◆ Available records
··········
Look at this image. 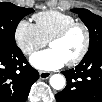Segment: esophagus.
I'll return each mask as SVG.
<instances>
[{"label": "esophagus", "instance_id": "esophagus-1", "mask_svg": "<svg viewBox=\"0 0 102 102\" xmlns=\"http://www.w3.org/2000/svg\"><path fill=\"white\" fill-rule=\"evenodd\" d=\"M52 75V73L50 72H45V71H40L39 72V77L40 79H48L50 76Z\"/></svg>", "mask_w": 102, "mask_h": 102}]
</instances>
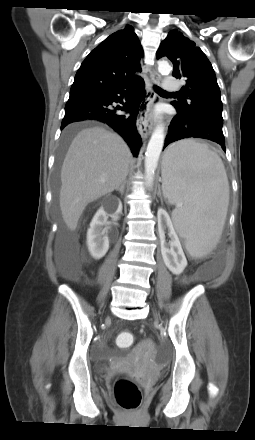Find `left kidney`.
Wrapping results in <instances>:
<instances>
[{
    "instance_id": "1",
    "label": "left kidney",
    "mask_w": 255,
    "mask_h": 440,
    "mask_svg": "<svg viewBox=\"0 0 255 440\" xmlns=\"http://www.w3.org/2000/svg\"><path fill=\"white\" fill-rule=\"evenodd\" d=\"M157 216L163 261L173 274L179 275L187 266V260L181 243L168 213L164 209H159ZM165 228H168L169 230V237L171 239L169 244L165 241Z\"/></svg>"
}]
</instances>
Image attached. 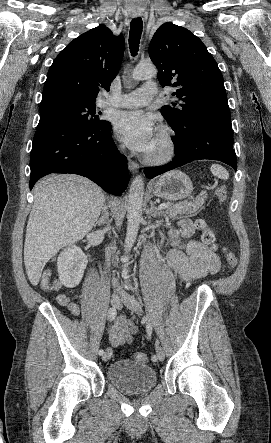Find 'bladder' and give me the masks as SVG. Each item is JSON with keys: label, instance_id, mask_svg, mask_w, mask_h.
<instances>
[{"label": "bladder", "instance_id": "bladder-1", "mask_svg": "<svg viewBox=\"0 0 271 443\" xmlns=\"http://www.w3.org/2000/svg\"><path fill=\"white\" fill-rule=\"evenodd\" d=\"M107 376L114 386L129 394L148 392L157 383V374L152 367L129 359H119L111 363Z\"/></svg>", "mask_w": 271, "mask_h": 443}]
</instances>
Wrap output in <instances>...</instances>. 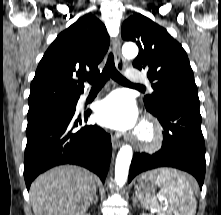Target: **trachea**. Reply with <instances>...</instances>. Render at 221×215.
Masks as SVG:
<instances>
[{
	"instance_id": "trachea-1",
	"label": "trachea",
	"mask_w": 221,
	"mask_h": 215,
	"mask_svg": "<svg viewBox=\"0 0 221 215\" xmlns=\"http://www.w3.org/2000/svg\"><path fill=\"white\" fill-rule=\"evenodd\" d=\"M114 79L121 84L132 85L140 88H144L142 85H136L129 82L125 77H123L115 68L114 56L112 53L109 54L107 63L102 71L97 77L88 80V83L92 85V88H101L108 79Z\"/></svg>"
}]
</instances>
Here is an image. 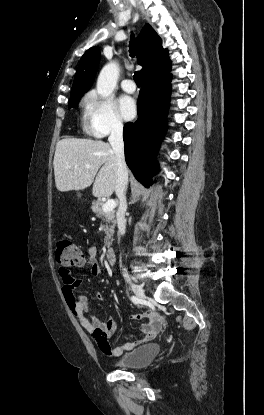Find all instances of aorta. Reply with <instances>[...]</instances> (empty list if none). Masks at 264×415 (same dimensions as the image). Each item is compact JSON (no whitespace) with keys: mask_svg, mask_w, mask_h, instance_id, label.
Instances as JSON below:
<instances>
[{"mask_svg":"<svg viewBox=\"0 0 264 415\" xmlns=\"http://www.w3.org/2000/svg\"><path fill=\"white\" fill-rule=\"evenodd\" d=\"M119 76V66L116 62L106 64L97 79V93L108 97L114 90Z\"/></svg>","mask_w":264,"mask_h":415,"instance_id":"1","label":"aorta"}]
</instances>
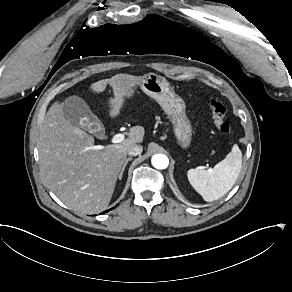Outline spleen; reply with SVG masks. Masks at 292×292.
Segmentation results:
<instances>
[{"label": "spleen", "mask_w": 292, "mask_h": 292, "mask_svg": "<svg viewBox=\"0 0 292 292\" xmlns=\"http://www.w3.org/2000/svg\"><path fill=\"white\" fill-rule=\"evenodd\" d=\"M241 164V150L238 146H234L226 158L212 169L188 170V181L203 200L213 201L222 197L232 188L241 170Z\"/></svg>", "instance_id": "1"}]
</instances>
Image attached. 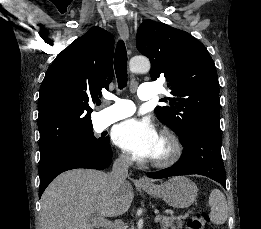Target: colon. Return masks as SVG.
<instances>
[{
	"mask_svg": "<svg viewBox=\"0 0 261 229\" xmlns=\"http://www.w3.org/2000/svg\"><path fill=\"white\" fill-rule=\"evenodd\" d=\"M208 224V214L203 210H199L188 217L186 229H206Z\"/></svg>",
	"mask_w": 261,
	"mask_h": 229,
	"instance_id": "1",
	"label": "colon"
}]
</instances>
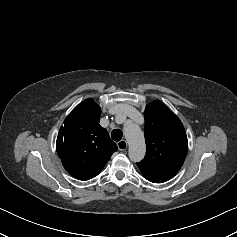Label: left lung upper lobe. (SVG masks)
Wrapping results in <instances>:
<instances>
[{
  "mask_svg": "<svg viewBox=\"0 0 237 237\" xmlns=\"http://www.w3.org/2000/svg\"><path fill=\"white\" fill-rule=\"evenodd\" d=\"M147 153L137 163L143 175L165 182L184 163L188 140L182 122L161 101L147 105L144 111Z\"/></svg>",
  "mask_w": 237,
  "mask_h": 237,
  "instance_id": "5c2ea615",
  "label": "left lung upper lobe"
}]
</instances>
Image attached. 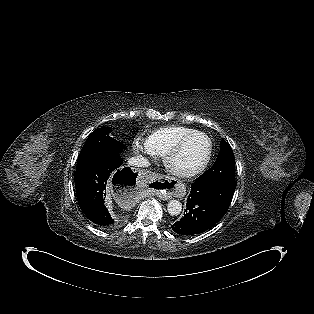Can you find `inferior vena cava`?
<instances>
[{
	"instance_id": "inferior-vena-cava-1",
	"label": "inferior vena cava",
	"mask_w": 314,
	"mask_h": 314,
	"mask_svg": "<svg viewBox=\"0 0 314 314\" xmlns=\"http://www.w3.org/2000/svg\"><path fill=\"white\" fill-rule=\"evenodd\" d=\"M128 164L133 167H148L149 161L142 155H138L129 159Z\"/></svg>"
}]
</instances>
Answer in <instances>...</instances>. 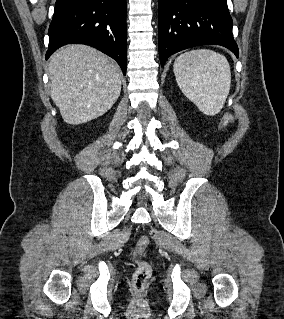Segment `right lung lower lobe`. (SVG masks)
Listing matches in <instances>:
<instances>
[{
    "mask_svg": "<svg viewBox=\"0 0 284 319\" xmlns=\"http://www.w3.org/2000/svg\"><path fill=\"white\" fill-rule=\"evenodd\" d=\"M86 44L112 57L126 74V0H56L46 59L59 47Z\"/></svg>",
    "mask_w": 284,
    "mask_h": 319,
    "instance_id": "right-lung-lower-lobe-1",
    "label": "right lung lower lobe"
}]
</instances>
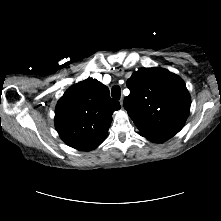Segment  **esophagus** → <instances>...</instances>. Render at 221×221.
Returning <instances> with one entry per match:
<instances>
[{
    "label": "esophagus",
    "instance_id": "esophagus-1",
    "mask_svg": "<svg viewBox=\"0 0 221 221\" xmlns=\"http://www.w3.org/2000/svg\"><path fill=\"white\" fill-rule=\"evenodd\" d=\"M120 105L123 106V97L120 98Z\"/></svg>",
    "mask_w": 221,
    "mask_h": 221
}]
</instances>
··········
◆ Required work
Leaving out all pictures, print exactly the lines above from the one containing "Render at 221×221." through the last line of the entries.

◆ Completed exercise
Segment  **esophagus** → <instances>...</instances>. Render at 221×221.
Returning <instances> with one entry per match:
<instances>
[{
    "label": "esophagus",
    "instance_id": "esophagus-1",
    "mask_svg": "<svg viewBox=\"0 0 221 221\" xmlns=\"http://www.w3.org/2000/svg\"><path fill=\"white\" fill-rule=\"evenodd\" d=\"M120 105L123 106V97L120 98Z\"/></svg>",
    "mask_w": 221,
    "mask_h": 221
}]
</instances>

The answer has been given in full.